The irony is that she was right. I didn't let anyone push me around. Including her.
By the time I was fifteen, I was immune to her games. She'd scream, I'd stare. She'd manipulate, I'd analyze her technique. She'd try to break me down, and I'd watch her frustration grow when nothing she did affected me.
She died when I was seventeen. Liver failure from years of vodka breakfasts and wine dinners.
At the funeral, I didn't cry. Couldn't. Felt nothing but clinical interest in watching other people's grief performances.
But him? He cried. Not from sadness—from relief. I saw it in his shoulders, the way they finally relaxed for the first time in decades.
That should have been his moment to become the man he never was. Instead, he just found a different woman to destroy him.
Now he's sixty, living alone in a downtown loft I pay for, spending my money on a dominatrix who probably laughs about him with her friends.
"Did you miss Daddy today?"
"Yes, Goddess. I've been a bad boy."
I found those messages by accident when I was helping him set up his new phone. He'd synced everything automatically. His texts, his emails, his browser history.

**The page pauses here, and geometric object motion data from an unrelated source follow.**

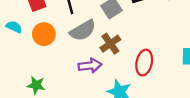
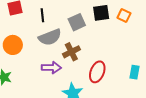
orange circle: (44, 34) -> (13, 45), moved

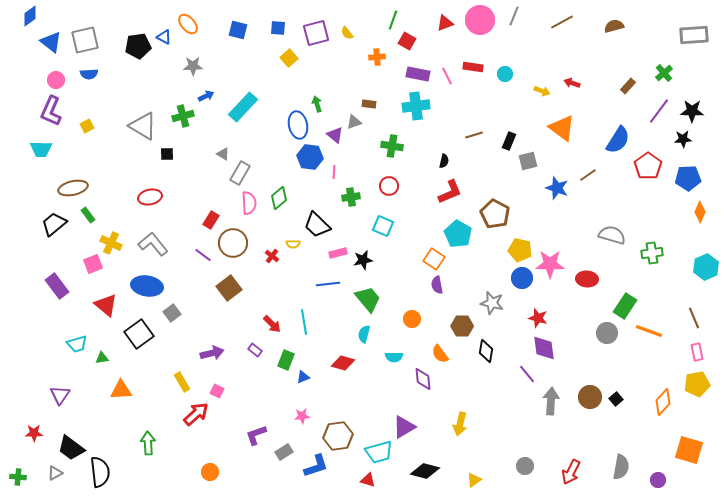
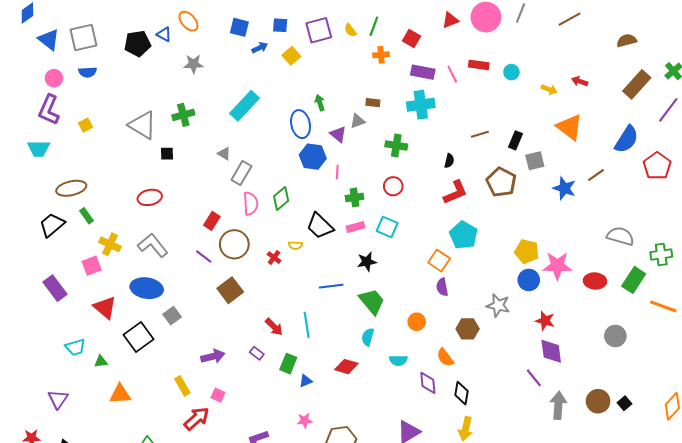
green line: (393, 20) -> (374, 26), moved
brown semicircle: (614, 26) -> (627, 41), moved
brown rectangle: (628, 86) -> (637, 84), size x1.8
blue arrow: (206, 96) -> (260, 48), moved
brown pentagon: (495, 214) -> (501, 182), moved
pink rectangle: (338, 253) -> (356, 227), moved
green rectangle: (625, 306) -> (634, 280), moved
orange line: (649, 331) -> (663, 306), moved
black diamond: (486, 351) -> (461, 393), moved

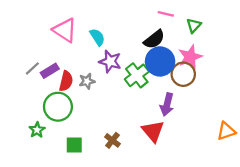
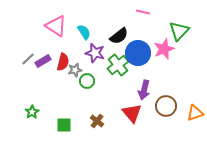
green triangle: (194, 25) -> (179, 31), moved, size x1.5
black semicircle: (154, 39) -> (119, 36), moved
brown circle: (183, 74) -> (166, 106), moved
red semicircle: (66, 81) -> (63, 62), moved
green circle: (58, 107) -> (87, 81), moved, size x0.6

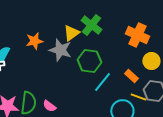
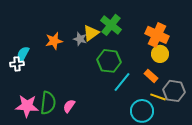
gray star: (60, 50) -> (80, 39), moved, size x0.6
yellow circle: (151, 61) -> (160, 54), moved
pink semicircle: (49, 106) -> (69, 106), turned 88

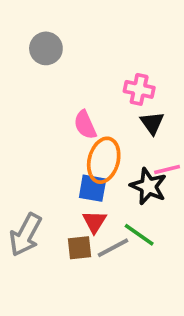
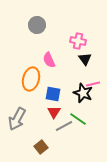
gray circle: (46, 48) -> (37, 25), moved
orange ellipse: (104, 160) -> (31, 79), moved
brown square: (80, 248) -> (41, 147), moved, turned -32

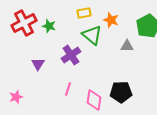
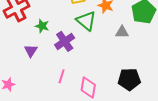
green star: (49, 26) -> (42, 26), moved
black pentagon: (121, 92) -> (129, 79), moved

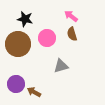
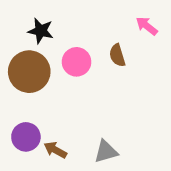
pink arrow: (71, 16) -> (147, 26), moved
gray triangle: (61, 66) -> (106, 152), moved

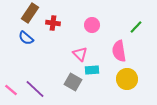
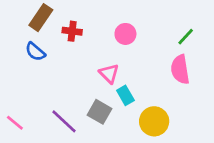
pink semicircle: (119, 51) -> (180, 69), moved
cyan rectangle: (92, 70) -> (125, 95), turned 64
yellow circle: (127, 79) -> (154, 121), moved
purple line: (35, 89) -> (64, 121), moved

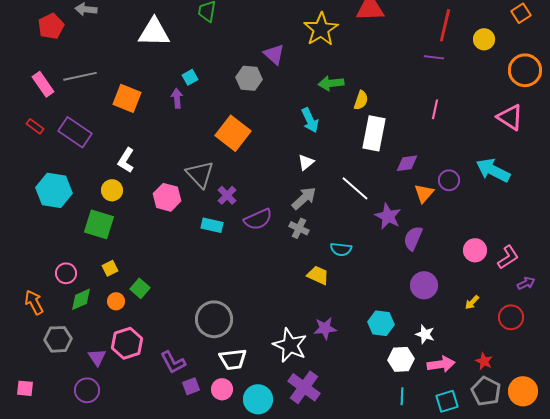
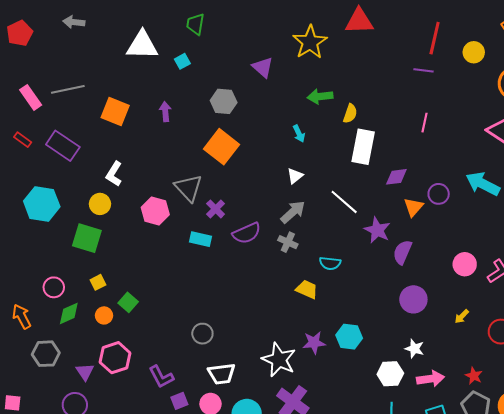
red pentagon: (51, 26) -> (20, 33), moved
cyan square: (190, 77) -> (182, 61), moved
gray hexagon: (249, 78) -> (224, 101), moved
cyan arrow: (310, 120) -> (299, 134), size x0.7
gray circle: (214, 319) -> (202, 334), size x0.6
cyan hexagon: (381, 323) -> (349, 337), moved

I know more about my father's sex life than any son should. I know he pays her two thousand dollars a session to humiliate him. I know he's never actually fucked her—she doesn't allow it. I know he sends her money between sessions just for the privilege of texting her.

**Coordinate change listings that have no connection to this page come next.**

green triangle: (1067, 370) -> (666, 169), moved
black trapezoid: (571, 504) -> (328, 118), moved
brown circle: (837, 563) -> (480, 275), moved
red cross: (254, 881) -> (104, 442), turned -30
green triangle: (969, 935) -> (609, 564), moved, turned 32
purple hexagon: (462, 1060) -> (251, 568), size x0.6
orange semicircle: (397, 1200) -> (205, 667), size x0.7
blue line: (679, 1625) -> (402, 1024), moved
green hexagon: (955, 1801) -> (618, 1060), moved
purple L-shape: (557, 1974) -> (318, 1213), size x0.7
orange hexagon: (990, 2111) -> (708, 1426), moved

And I know that every month when I wire him seventy grand, at least half of it goes straight to her.
I'm funding my father's financial domination fetish.
The bitter irony isn't lost on me. I write about men who take control, who command respect and obedience. My readers worship the dominant characters I create.
And in real life, I'm bankrolling a man who gets off being treated like human garbage.
But here's the thing about blackmail—it only works if you care about the secret getting out.
And every month, I care a little less.
Let him tell the world I'm SalemVeritas. Let him destroy my academic career. Let him cost me everything.
Because the alternative—continuing to fund his pathetic degradation fantasies while he holds my identity hostage—is starting to feel worse than exposure.
I used to think the worst thing about my father was his weakness.
Now I know it's that he passed just enough of himself to me that I recognize the hunger in his eyes when he talks about her.
We both crave extremes. We both need power exchanges to feel real.
The difference is that I'm strong enough to be the one in control.